It seems to me, Malaysian leaders don’t care about their credibility, once they reach the level of leadership. It seems to me, Malaysian leaders are thick and will go against their very own words, just to stay in power.
The credibility of a leader may not be the most essential characteristic of a leader, but it is definitely a crucial factor in deciding whether to vote for the person. A person who is more credible will more likely get the nod.
We now see Ong Tee Keat going against his own words that he will resign if he lost the Vote of No Confidence at the EGM on October 10, 2009. Tee Keat lost. Whether by one vote or by 1000 votes, a loss is a loss. Had he won by one vote, it is also the same, a victory is a victory irrespective of the margin.
Tee Keat’s decision to stay on as President of MCA despite his clear and unequivocal words that he will resign if he lost the motion of No Confidence has made him less credible. How are we to trust a man who can’t even keep his own words?
But this is a trait common among Barisan Nasional leaders. People who have lost credibility still have the “thick skin” to demand to stay on.
I recall Najib explaining that Isa’s suspension from UMNO for money politics is merely a technical matter and asked that Isa be given a second chance.

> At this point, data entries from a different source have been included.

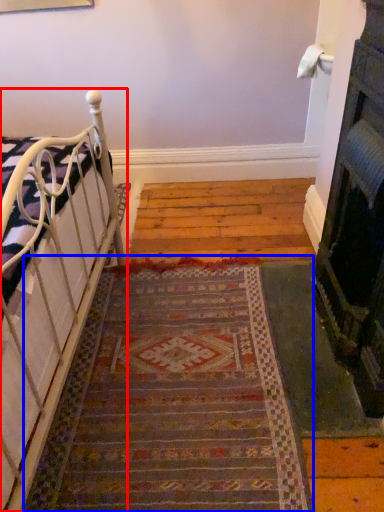 Question: Which of the following is the farthest to the observer, furniture (highlighted by a red box) or doormat (highlighted by a blue box)?

Choices:
 (A) furniture
 (B) doormat

Answer: (B) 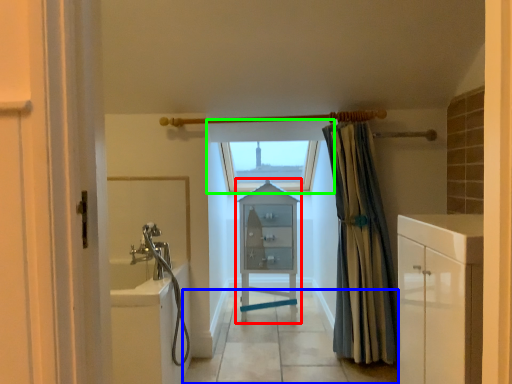 Question: Considering the real-world distances, which object is closest to cabinetry (highlighted by a red box)? path (highlighted by a blue box) or window (highlighted by a green box).

Choices:
 (A) path
 (B) window

Answer: (A) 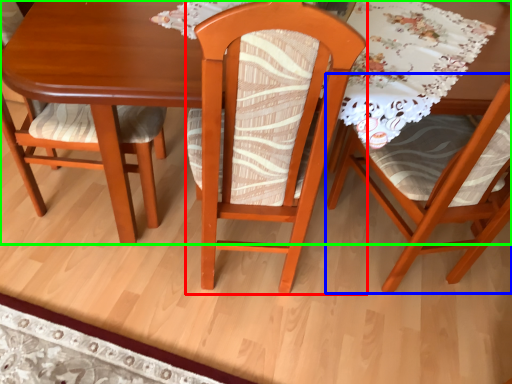 Question: Considering the real-world distances, which object is farthest from chair (highlighted by a red box)? chair (highlighted by a blue box) or table (highlighted by a green box)?

Choices:
 (A) chair
 (B) table

Answer: (A) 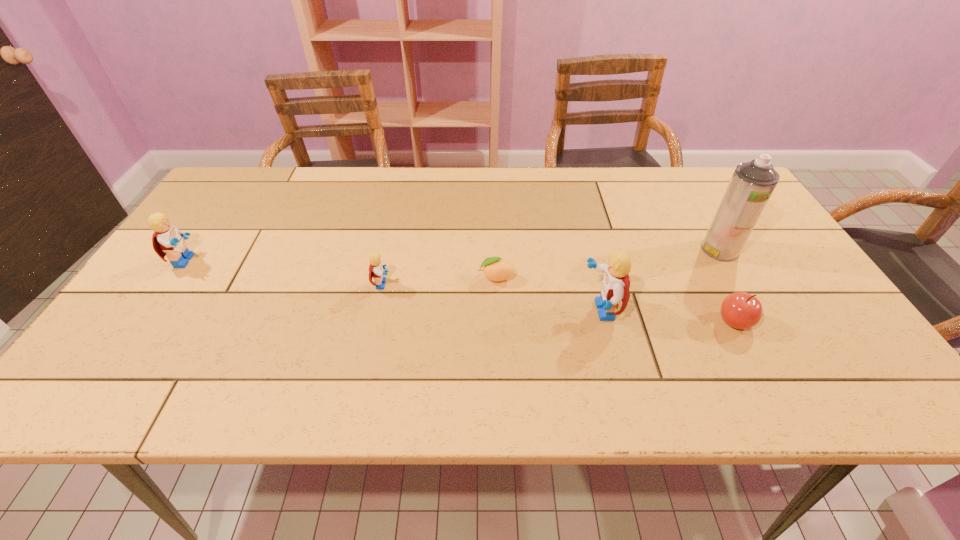 You are a GUI agent. You are given a task and a screenshot of the screen. Output one action in this format:
    pyautogui.click(x=<x>, y=<y>)
    Task: Click on the free point that keeps the Legos evenly spaced on the right
    The height and width of the screenshot is (540, 960).
    Given the screenshot: What is the action you would take?
    pyautogui.click(x=848, y=340) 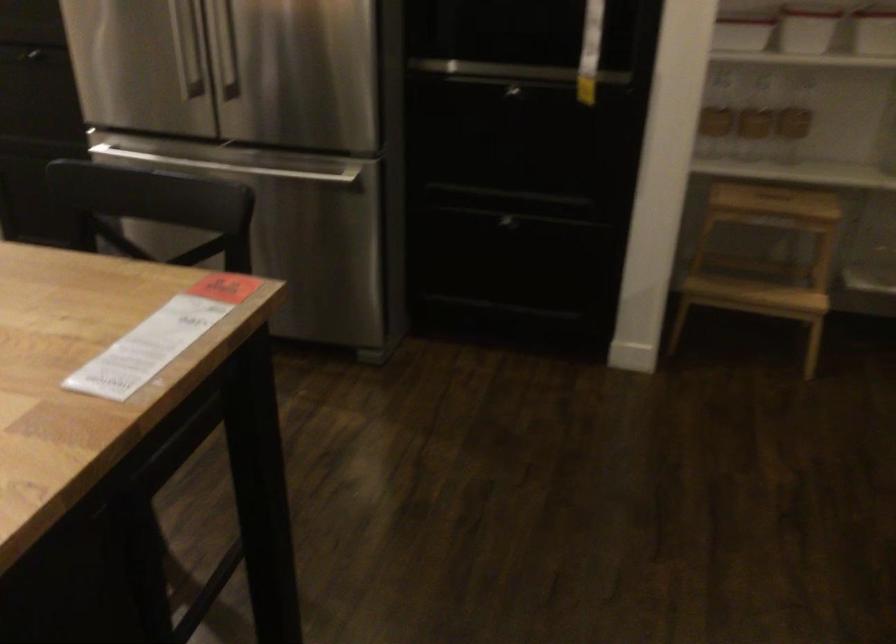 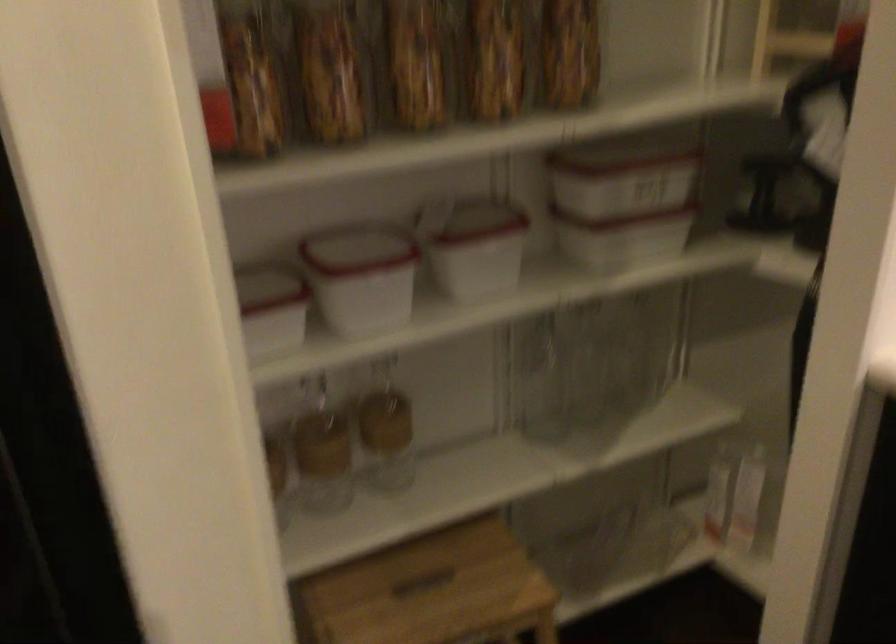 Where in the second image is the point corresponding to point 763,111 from the first image?

(322, 451)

But I must say this, Mr. Prime Minister – if a man is convicted of a crime, society should consider giving the man a second chance, but when a politician holding posts which involve public accountability, public funds and public utilities, the person must be as credible as possible. Former involvement in corrupt practices will taint his credibility.
The same applies for Ong Tee Keat. He lost the motion of No Confidence, and he has said it himself that he will go if he loses. So, as far as I am concerned, Tee Keat has lost his credibility by choosing this course of action.